German federal government
German federal government
Berlin welcomes the €659m tranche funding jobs across North Rhine-Westphalia, Schleswig-Holstein, Hesse and Bavaria, on top of the ESMC Dresden fab already under construction on TSMC-shipped tooling. Officials treat power and analogue capacity as the achievable near-term win while Dresden remains Germany's only bet on leading-edge logic.
House of Commons Science, Innovation and Technology Committee
House of Commons Science, Innovation and Technology Committee
The committee's 7 July report found the UK has "no coherent strategic framework" for sovereign technology and warns it "risks being cut off at whim", citing the June order that barred foreign access to Anthropic's Fable 5 and Mythos 5 as the trigger case.
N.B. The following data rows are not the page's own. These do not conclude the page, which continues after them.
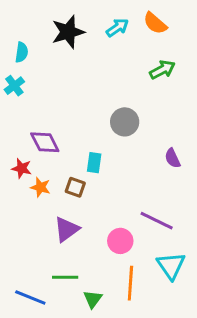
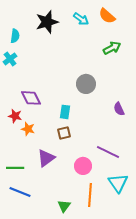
cyan arrow: (117, 28) -> (81, 19), turned 70
brown square: (75, 187) -> (64, 133), moved, turned -32
green line: (65, 277) -> (15, 168), moved
blue line: (30, 298) -> (20, 192), moved

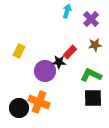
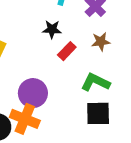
black star: (59, 62) -> (52, 29), moved
purple circle: (45, 71) -> (33, 93), moved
It expects no domestic hyperscaler or foundry response before the gap widens further.
European Commission
European Commission
The Commission cleared €659m in German state aid on 14 July, taking cumulative Chips Act support to roughly €14.2bn, and let the digital-euro mandate reach trilogue after ECON's floor-vote shortcut was overturned. Brussels presents both as sovereignty delivered, without addressing that neither funds leading-edge logic fabrication.
ASML
ASML
ASML raised FY2026 guidance to €43-45bn on 15 July and, for the first time since Q1, dropped the export-control hedge from its release even with the MATCH Act live in Congress. Fouquet frames the order book, 86 systems against 67 in Q1, as strong enough to outrun the DUV dispute rather than evidence it has cooled.